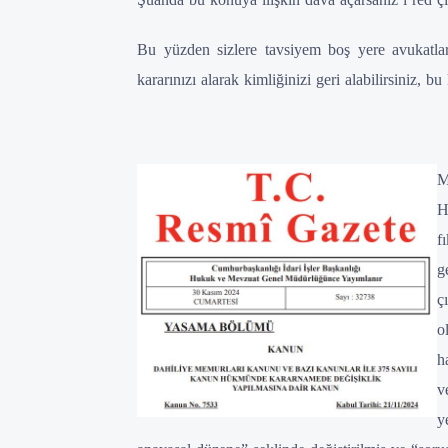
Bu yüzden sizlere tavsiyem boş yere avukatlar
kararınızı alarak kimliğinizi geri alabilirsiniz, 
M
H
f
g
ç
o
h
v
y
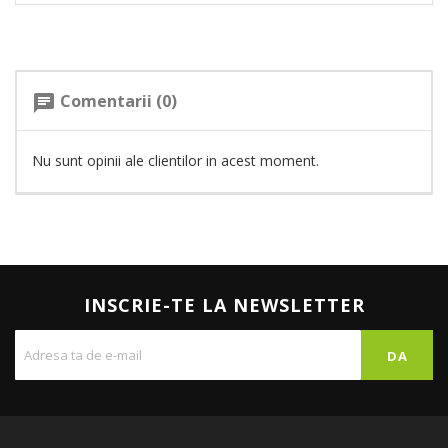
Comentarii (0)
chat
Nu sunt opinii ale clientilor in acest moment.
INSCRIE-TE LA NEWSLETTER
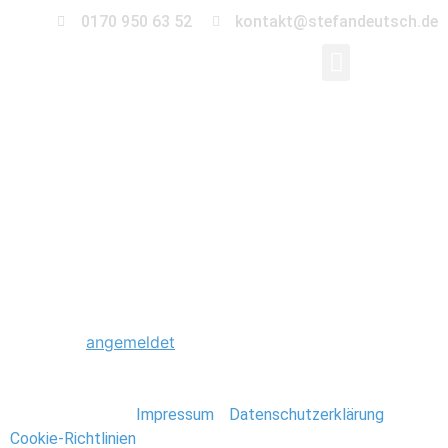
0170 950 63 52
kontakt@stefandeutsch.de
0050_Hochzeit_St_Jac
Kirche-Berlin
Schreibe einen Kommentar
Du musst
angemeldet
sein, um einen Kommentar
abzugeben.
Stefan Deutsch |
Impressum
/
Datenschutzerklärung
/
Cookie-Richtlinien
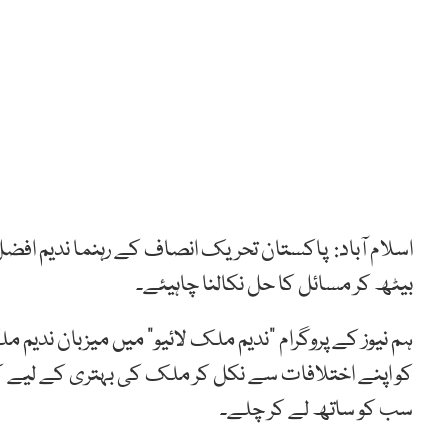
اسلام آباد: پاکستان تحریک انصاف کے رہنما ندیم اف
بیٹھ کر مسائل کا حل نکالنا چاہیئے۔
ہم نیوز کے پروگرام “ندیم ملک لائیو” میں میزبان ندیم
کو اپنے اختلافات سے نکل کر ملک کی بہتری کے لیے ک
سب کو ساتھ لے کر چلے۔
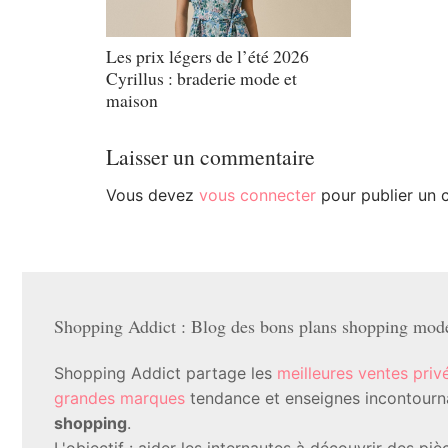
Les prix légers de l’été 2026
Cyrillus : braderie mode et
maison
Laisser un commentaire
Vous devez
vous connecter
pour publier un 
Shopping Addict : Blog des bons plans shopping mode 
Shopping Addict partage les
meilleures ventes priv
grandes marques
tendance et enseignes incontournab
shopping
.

------

Quote all the records verbatim, dropping any pictures from your copy.

Bu yüzden sizlere tavsiyem boş yere avukatlar
kararınızı alarak kimliğinizi geri alabilirsiniz, 
M
H
f
g
ç
o
h
v
y
Comentarii (0)
chat
Nu sunt opinii ale clientilor in acest moment.
INSCRIE-TE LA NEWSLETTER
0170 950 63 52
kontakt@stefandeutsch.de
0050_Hochzeit_St_Jac
Kirche-Berlin
Schreibe einen Kommentar
Du musst
angemeldet
sein, um einen Kommentar
abzugeben.
Stefan Deutsch |
Impressum
/
Datenschutzerklärung
/
Cookie-Richtlinien
اسلام آباد: پاکستان تحریک انصاف کے رہنما ندیم اف
بیٹھ کر مسائل کا حل نکالنا چاہیئے۔
ہم نیوز کے پروگرام “ندیم ملک لائیو” میں میزبان ندیم
کو اپنے اختلافات سے نکل کر ملک کی بہتری کے لیے ک
سب کو ساتھ لے کر چلے۔
Les prix légers de l’été 2026
Cyrillus : braderie mode et
maison
Laisser un commentaire
Vous devez
vous connecter
pour publier un 
Shopping Addict : Blog des bons plans shopping mode 
Shopping Addict partage les
meilleures ventes priv
grandes marques
tendance et enseignes incontournab
shopping
.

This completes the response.